Disadvantages of Dropless Cataract Surgery 

  • Post-Op Floaters: With the dropless cataract surgery technique, many patients will state that they notice an increase in floaters or visual obscurations directly following surgery, and will even often report a decrease in visual acuity. This is due to the opaque nature of the drug, and the symptoms are often rarely noticeable by day 14. A disadvantage of this is that these symptoms can mimic that of a post-op retinal detachment, so they should be taken seriously and not just brushed-off and blamed on the medication. You should also be sure to educate the patients that floaters are very common after surgery with the dropless technique so that they aren’t worried or surprised following surgery. 
  • Potential Post-Op IOP Spikes: Any time steroids are injected into the eye, there is the potential risk for an elevation of intracocular pressure in steroid responders. As previously noted, the risk of an IOP spike has shown to be similar in those with topical steroid use as it is with those undergoing dropless cataract surgery. In fact, most of the cases of increased IOP can be attributed to retained viscoelastic material rather than a true steroid response. However, in these patients, the addition of a topical hypotensive medication will be necessary. 

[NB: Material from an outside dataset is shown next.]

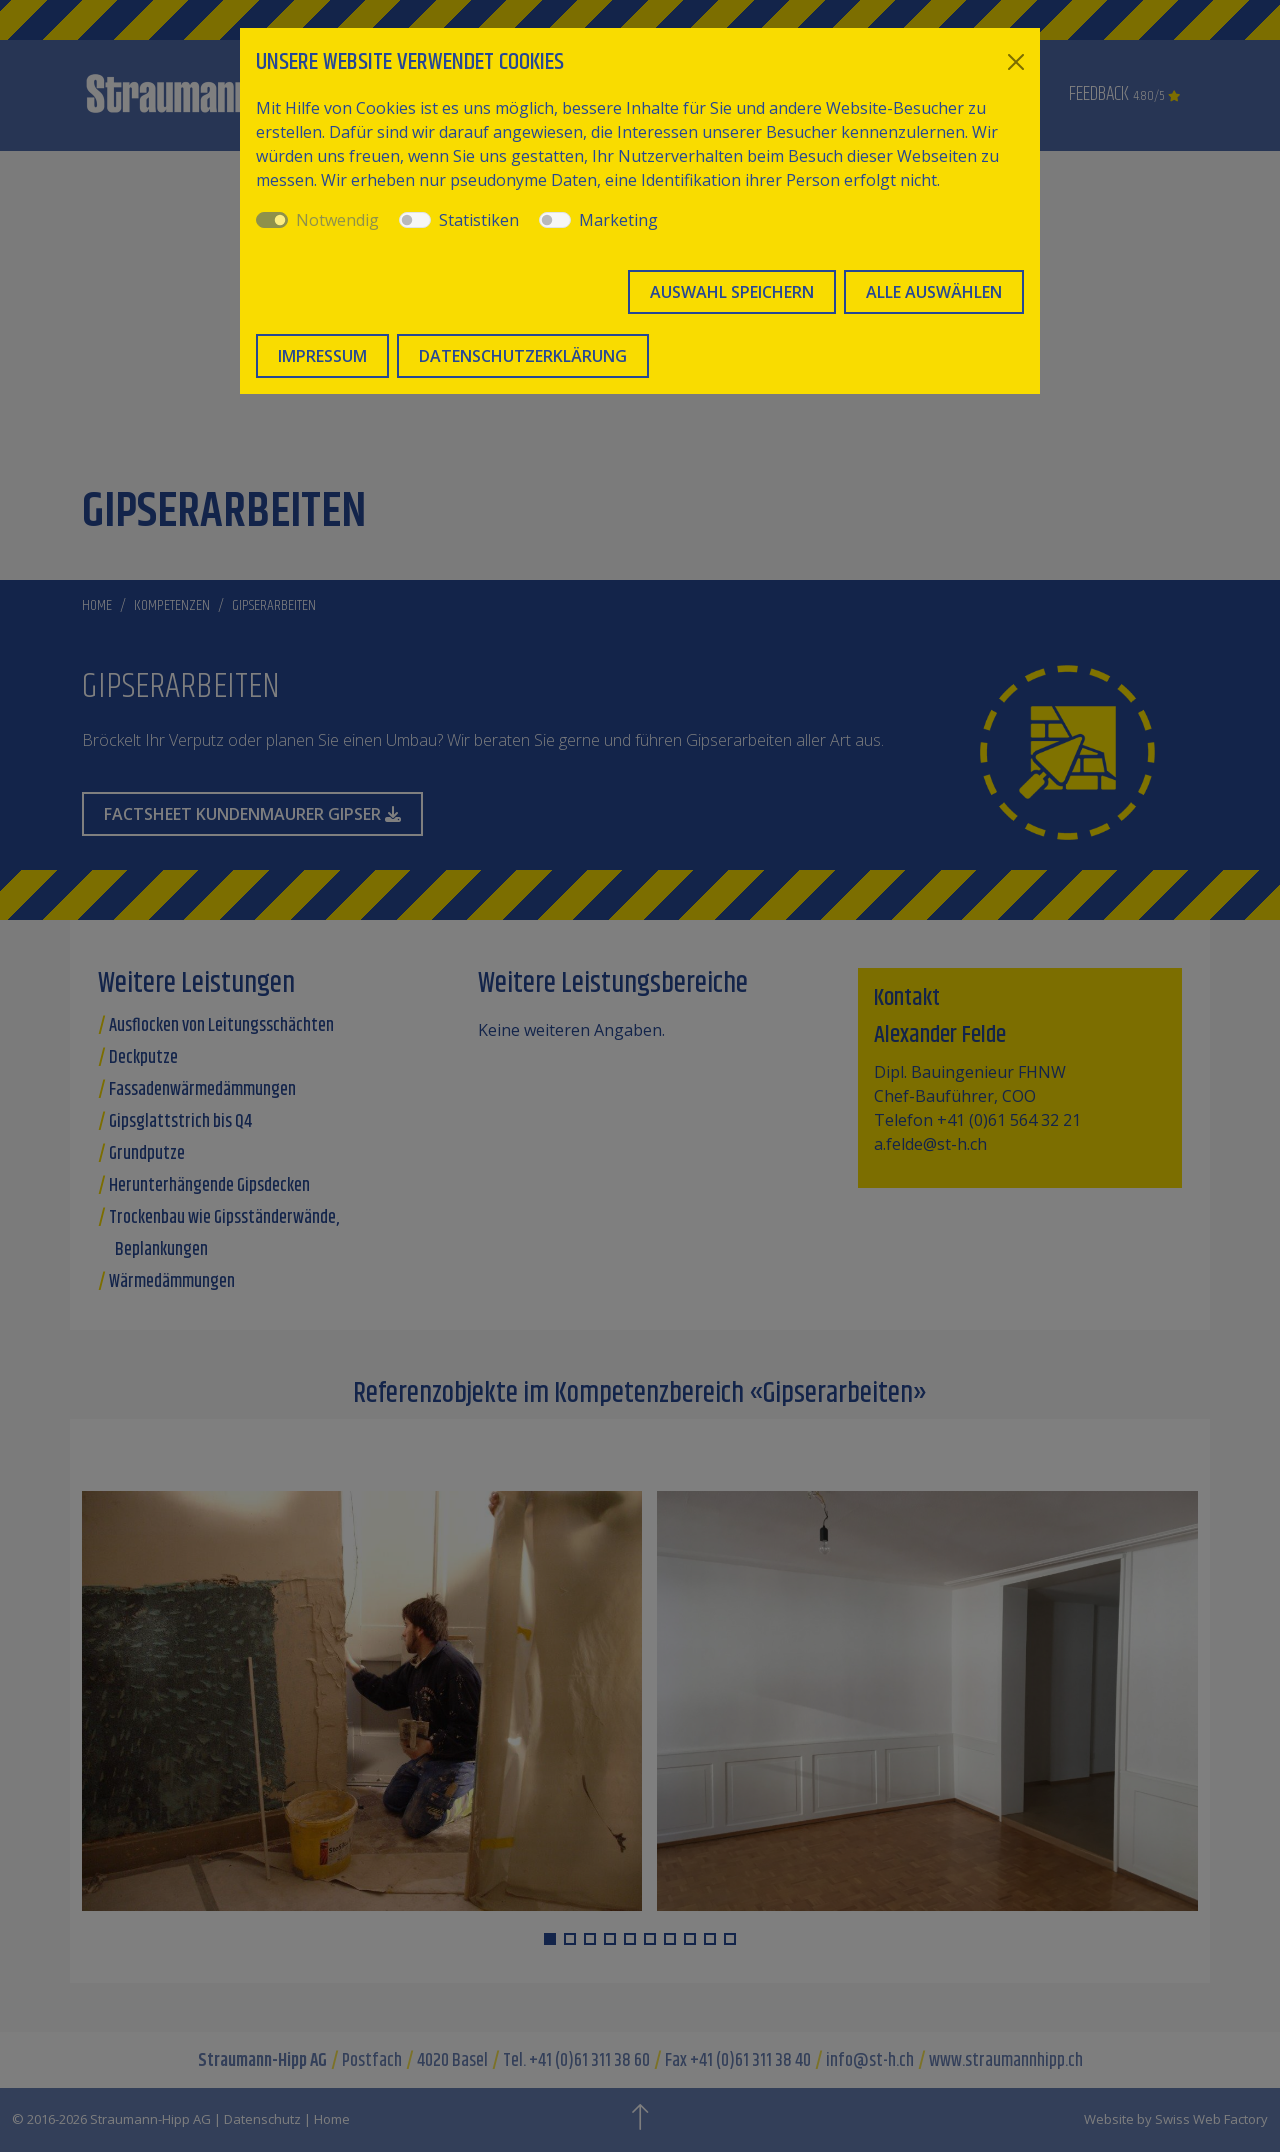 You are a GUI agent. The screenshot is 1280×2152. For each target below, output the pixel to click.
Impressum (322, 356)
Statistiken (479, 220)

  • Breakthrough Inflammation: Studies have shown that in approximately 2% of patients, evidence of breakthrough inflammation occurred, requiring the addition of topical steroids during the post-op period (it was slightly higher in those with ERM, and in those who developed CME). Therefore, this procedure may not be completely “dropless” as some patients with residual inflammatory cells in the anterior chamber, corneal edema, cystoid macular edema, or those with complaints of photophobia, redness, or foreign body sensation should have a topical steroid drop added. Additionally, some patients will also need a topical NSAID because of diabetes, ERM, or premium IOL implantation, as the rate of CME is higher in these groups. 

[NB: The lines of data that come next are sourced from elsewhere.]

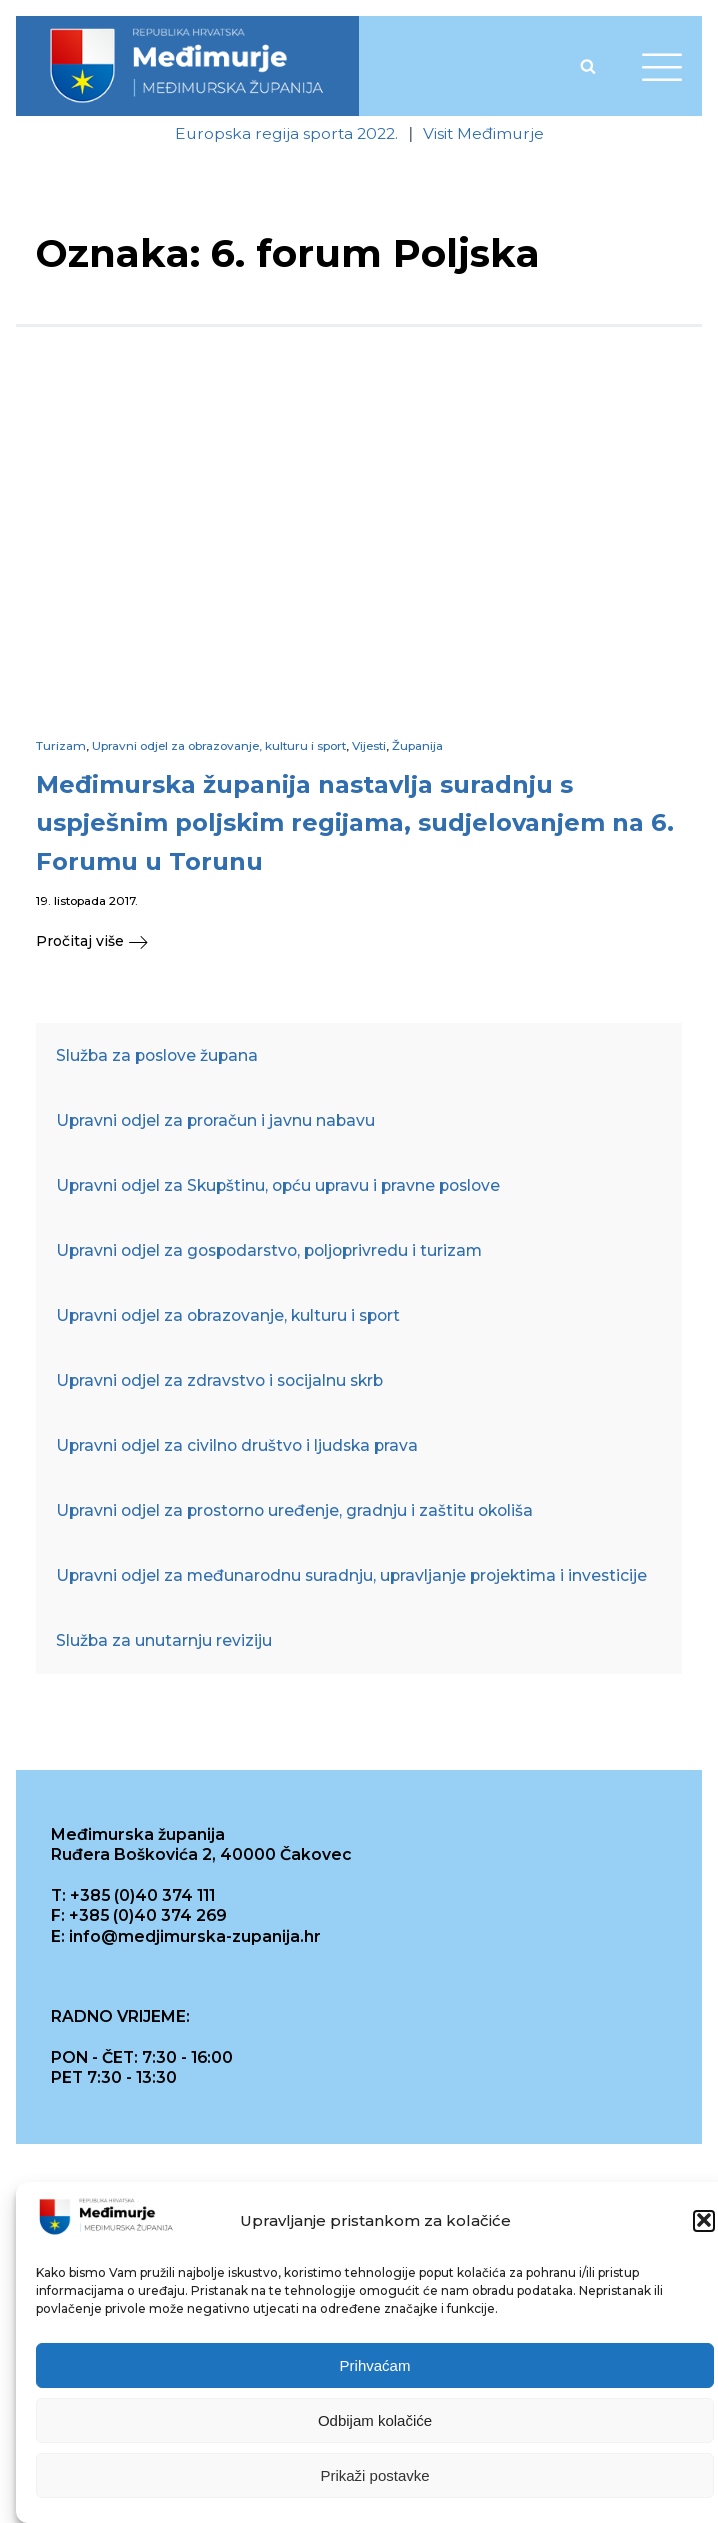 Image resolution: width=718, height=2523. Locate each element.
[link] (187, 66)
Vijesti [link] (369, 746)
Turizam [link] (61, 746)
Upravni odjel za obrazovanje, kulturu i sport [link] (219, 746)
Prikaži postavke (374, 2482)
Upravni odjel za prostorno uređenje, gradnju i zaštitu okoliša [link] (294, 1510)
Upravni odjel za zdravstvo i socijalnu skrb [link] (219, 1380)
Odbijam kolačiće (375, 2427)
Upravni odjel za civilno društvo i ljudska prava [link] (237, 1445)
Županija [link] (417, 746)
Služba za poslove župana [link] (157, 1055)
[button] (704, 2228)
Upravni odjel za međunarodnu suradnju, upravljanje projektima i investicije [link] (351, 1575)
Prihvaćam (375, 2372)
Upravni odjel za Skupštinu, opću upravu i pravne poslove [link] (278, 1185)
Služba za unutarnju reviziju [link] (164, 1640)
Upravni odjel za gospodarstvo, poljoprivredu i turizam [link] (269, 1250)
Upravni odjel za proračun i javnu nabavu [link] (215, 1120)
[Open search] (588, 66)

  • Foreign Body Sensation: I have also found that patients undergoing the dropless procedure have reported an increase in foreign body sensation post-operatively. This is presumably due to the lack of topical anti-inflammatory drugs at the wound site itself. In patients with this complaint, a steroid, or even just artificial tears can be added to the post-op regimen. 

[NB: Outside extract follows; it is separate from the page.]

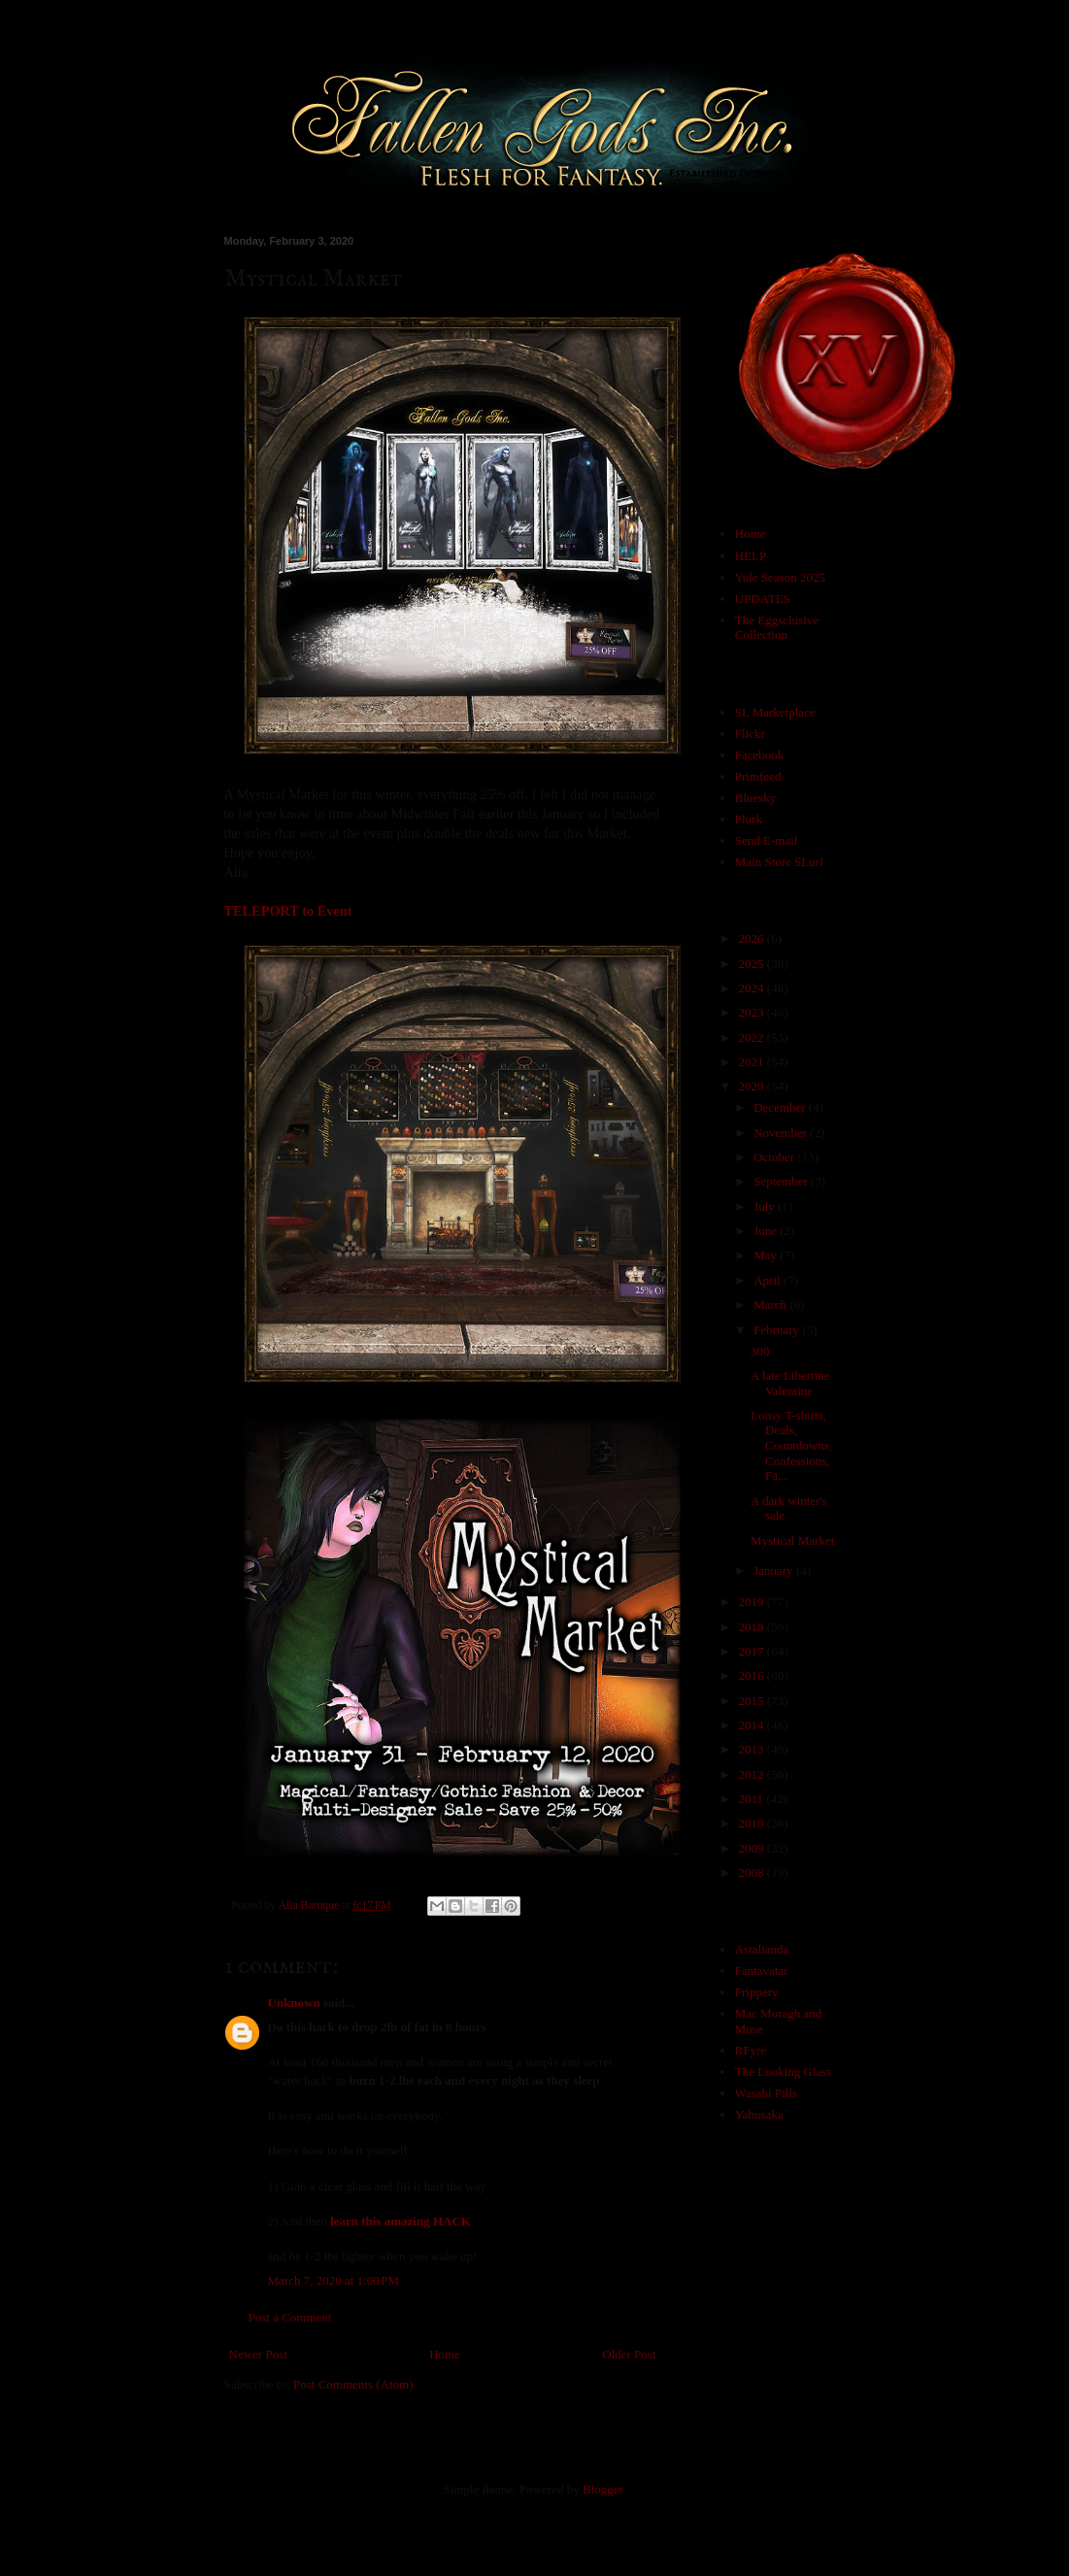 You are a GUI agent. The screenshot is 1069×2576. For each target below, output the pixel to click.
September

  • Additional Pre-Op Counseling: Although counseling related to the use of post-operative eye drops is much reduced, these patients do require slightly more counseling pre-operatively in order to fully explain to the patients that they will experience a brief reduction in visual acuity after surgery. It is also very important to make sure that they understand that they will also likely “see” the medication appear as floaters in their vision for several days following the surgery. Even though this is explained prior to surgery, I have still received several phone calls from concerned patients who state that their vision is “foggy” and they see “floaters and shadows.” Again, you must also be careful that these symptoms are in fact due to the medication, and not a more serious complication. 

Summary

Based on current studies of the thousands of patients who have undergone dropless cataract surgery, this procedure appears to be safe, effective, and ultimately beneficial to the patient for many reasons. If you are going to be co-managing a patient in which the surgeon utilizes this technique, you should be fully aware of all of the advantages, disadvantages, potential side effects, and cases in which topical drops may need to be utilized.